Best type of metal for turntable platform?


I have someone that owns a CNC machine. And machine for me a metal platform to the dimensions of 16 x 13 x 3. Ive heard aluminum is a good metal vs price for vibration reduction. Does anyone have any recommendations? Any input would help. Thanks. 
deanshias

Showing 3 responses by antinn

If you view this document -  Documentation of damping capacity of metallic, ceramic and metal-matrix composite materials (utexas.edu), it gives an excellent summary of the damping characteristics for metals.  Table III is the one of most interest, and the larger n^ (column to left of Remarks) the greater the damping. 

Aluminum by itself is not that great, so unless you revert to just mass (weight) as @slaw says two layer of AL w/damping can improve the damping considerably.  Also, viscoelastic damping can be any thin film plastic that can stretch at room temp.  Ideally, the two plates are different different thickness (and different stiffness) so that the thinner plate is the constraining layer that along with the viscoelastic damping are what damps the thicker plate.   The viscoelastic damping layer can be as thin as 0.015" and be very effective.  If you then add another layer - its damps even more, but the first layer get you about 85%.
@deanshias,

If your problem is a flexible floor, then the term footfall relates to the very low frequency (<4Hz) vibration that occurs as you walk across the floor.  In this case, mass & resonant damping with metal or anything else is not going to work unless you add so much mass (weight) that the floor is loaded sufficient not to bounce - but you may overload the floor.  

So what @millercarbon recommends with springs (or air bladders) is the best way to solve footfall unless you can stiffen the floor from underneath or avoid the floor entirely and shift to a wall mount.
@deanshias,

As others have said , Townsend knows what he talks about.
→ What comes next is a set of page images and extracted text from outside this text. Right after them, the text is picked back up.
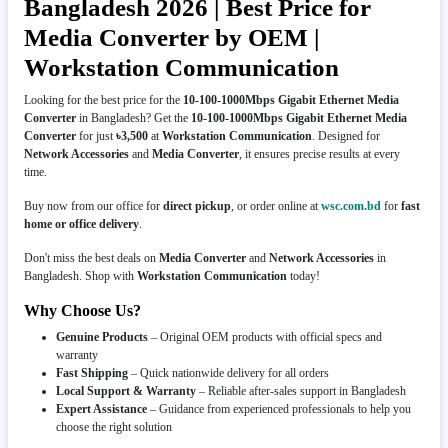
Bangladesh 2026 | Best Price for
Media Converter by OEM |
Workstation Communication
Looking for the best price for the
10-100-1000Mbps Gigabit Ethernet Media
Converter
in Bangladesh? Get the
10-100-1000Mbps Gigabit Ethernet Media
Converter
for just
৳3,500
at
Workstation Communication
. Designed for
Network Accessories
and
Media Converter
, it ensures precise results at every
time.
Buy now from our office for
direct pickup
, or order online at
wsc.com.bd
for
fast
home or office delivery
.
Don't miss the best deals on
Media Converter
and
Network Accessories
in
Bangladesh. Shop with
Workstation Communication
today!
Why Choose Us?
Genuine Products
– Original OEM products with official specs and
warranty
Fast Shipping
– Quick nationwide delivery for all orders
Local Support & Warranty
– Reliable after-sales support in Bangladesh
Expert Assistance
– Guidance from experienced professionals to help you
choose the right solution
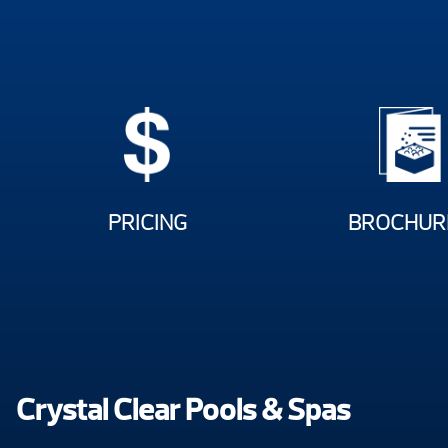
PRICING
BROCHUR
Crystal Clear Pools & Spas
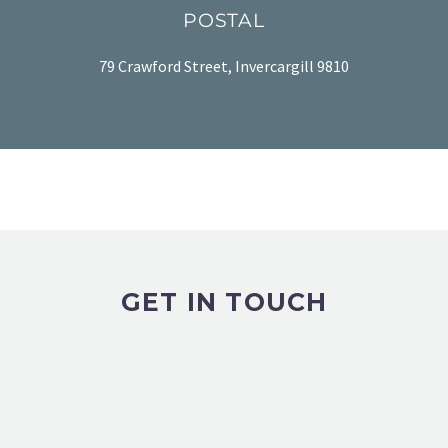
POSTAL
79 Crawford Street, Invercargill 9810
GET IN TOUCH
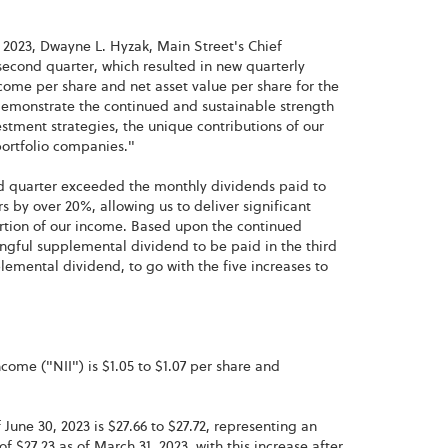
 2023, Dwayne L. Hyzak, Main Street's Chief
second quarter, which resulted in new quarterly
come per share and net asset value per share for the
 demonstrate the continued and sustainable strength
estment strategies, the unique contributions of our
ortfolio companies."
nd quarter exceeded the monthly dividends paid to
 by over 20%, allowing us to deliver significant
portion of our income. Based upon the continued
ngful supplemental dividend to be paid in the third
lemental dividend, to go with the five increases to
ome ("NII") is $1.05 to $1.07 per share and
June 30, 2023 is $27.66 to $27.72, representing an
f $27.23 as of March 31, 2023, with this increase after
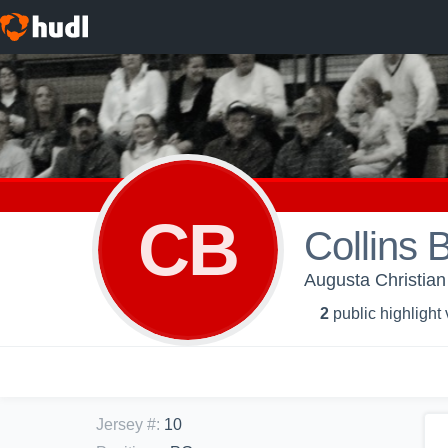
CB
Collins 
Augusta Christian
2
public highlight
Jersey #
:
10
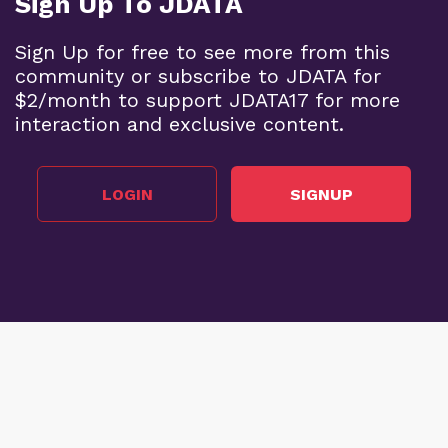
Sign Up To JDATA
Sign Up for free to see more from this
community or subscribe to JDATA for
$2/month to support JDATA17 for more
interaction and exclusive content.
LOGIN
SIGNUP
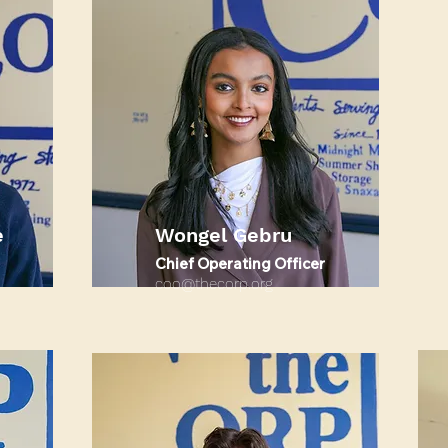
e
Wongel Gebru
Chief Operating Officer
coo@thecorp.org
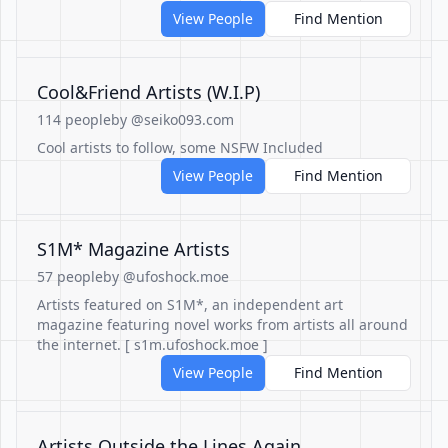
View People
Find Mention
Cool&Friend Artists (W.I.P)
114 people
by @seiko093.com
Cool artists to follow, some NSFW Included
View People
Find Mention
S1M* Magazine Artists
57 people
by @ufoshock.moe
Artists featured on S1M*, an independent art
magazine featuring novel works from artists all around
the internet. [ s1m.ufoshock.moe ]
View People
Find Mention
Artists Outside the Lines Again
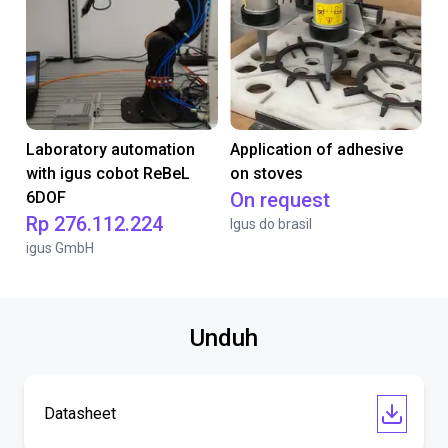
Laboratory automation
Application of adhesive
with igus cobot ReBeL
on stoves
6DOF
On request
Rp 276.112.224
Igus do brasil
igus GmbH
Unduh
Datasheet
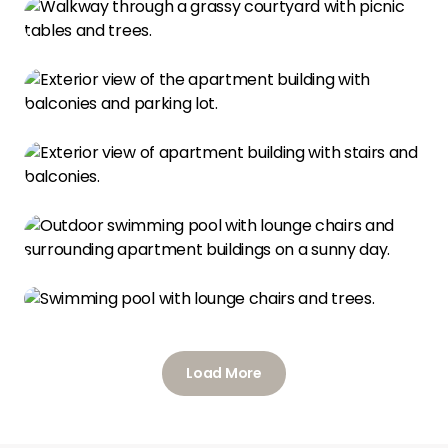
Load More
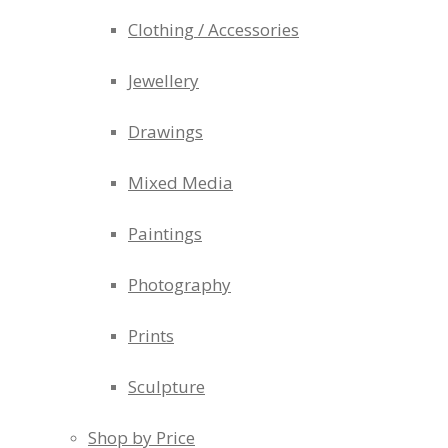
Clothing / Accessories
Jewellery
Drawings
Mixed Media
Paintings
Photography
Prints
Sculpture
Shop by Price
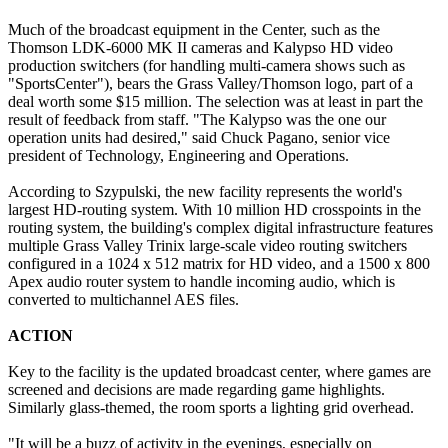
Much of the broadcast equipment in the Center, such as the
Thomson LDK-6000 MK II cameras and Kalypso HD video
production switchers (for handling multi-camera shows such as
"SportsCenter"), bears the Grass Valley/Thomson logo, part of a
deal worth some $15 million. The selection was at least in part the
result of feedback from staff. "The Kalypso was the one our
operation units had desired," said Chuck Pagano, senior vice
president of Technology, Engineering and Operations.
According to Szypulski, the new facility represents the world's
largest HD-routing system. With 10 million HD crosspoints in the
routing system, the building's complex digital infrastructure features
multiple Grass Valley Trinix large-scale video routing switchers
configured in a 1024 x 512 matrix for HD video, and a 1500 x 800
Apex audio router system to handle incoming audio, which is
converted to multichannel AES files.
ACTION
Key to the facility is the updated broadcast center, where games are
screened and decisions are made regarding game highlights.
Similarly glass-themed, the room sports a lighting grid overhead.
"It will be a buzz of activity in the evenings, especially on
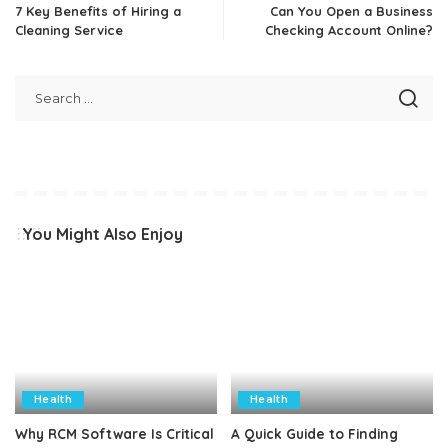
7 Key Benefits of Hiring a
Can You Open a Business
Cleaning Service
Checking Account Online?
You Might Also Enjoy
Health
Health
Why RCM Software Is Critical
A Quick Guide to Finding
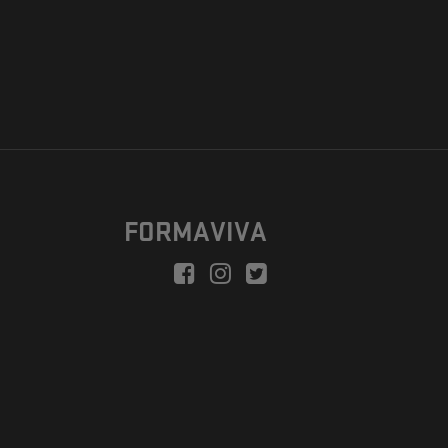
FORMAVIVA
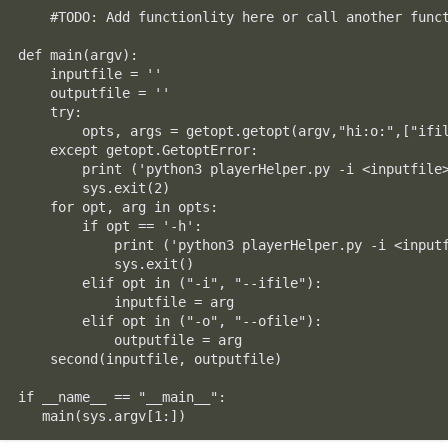
    #TODO: Add functionlity here or call another funct
def main(argv):

    inputfile = ''

    outputfile = ''

    try:

        opts, args = getopt.getopt(argv,"hi:o:",["ifil
    except getopt.GetoptError:

        print ('python3 playerHelper.py -i <inputfile>
        sys.exit(2)

    for opt, arg in opts:

        if opt == '-h':

            print ('python3 playerHelper.py -i <inputf
            sys.exit()

        elif opt in ("-i", "--ifile"):

            inputfile = arg

        elif opt in ("-o", "--ofile"):

            outputfile = arg

    second(inputfile, outputfile)

if __name__ == "__main__":

   main(sys.argv[1:])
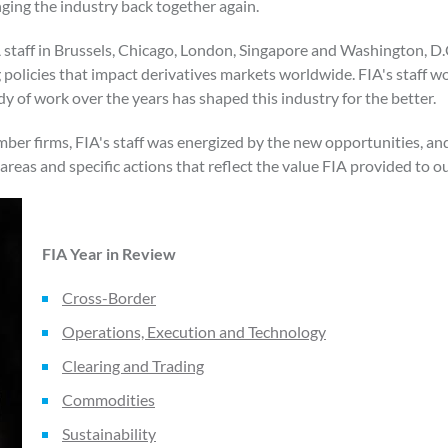
ging the industry back together again.
IA staff in Brussels, Chicago, London, Singapore and Washington, D
policies that impact derivatives markets worldwide. FIA's staff wor
y of work over the years has shaped this industry for the better.
ber firms, FIA's staff was energized by the new opportunities, and 
areas and specific actions that reflect the value FIA provided to 
FIA Year in Review
Cross-Border
Operations, Execution and Technology
Clearing and Trading
Commodities
Sustainability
But, let me if I can expound upon what he said. If you view Figure 7 of this Fundamentals of Vibration (newport.com) , when your designing a vibration isolator, the resonant frequency needs to be less than the Hz you are trying to isolate. At resonance (and all vibration isolators have one), any vibration is amplified and this is called the transmissibility. The damping factor reduces the transmissibility peak, but reduces how quickly (the slope) the vibration is reduced after the resonant frequency. So when Townsend say a damping factor of 0.16 - that is near optimum. Townsend may very well have a curve that looks like Figure 7; and each design is limited to a range of supported weights.

Because of the low frequency (foot fall) you are trying to isolate, which has a lot energy associated with it you have an engineering problem that the number of solutions is pretty limited. You can dismiss as you wish; and spend all the $$$ you wish; but your up against some very hard truths. Good Luck.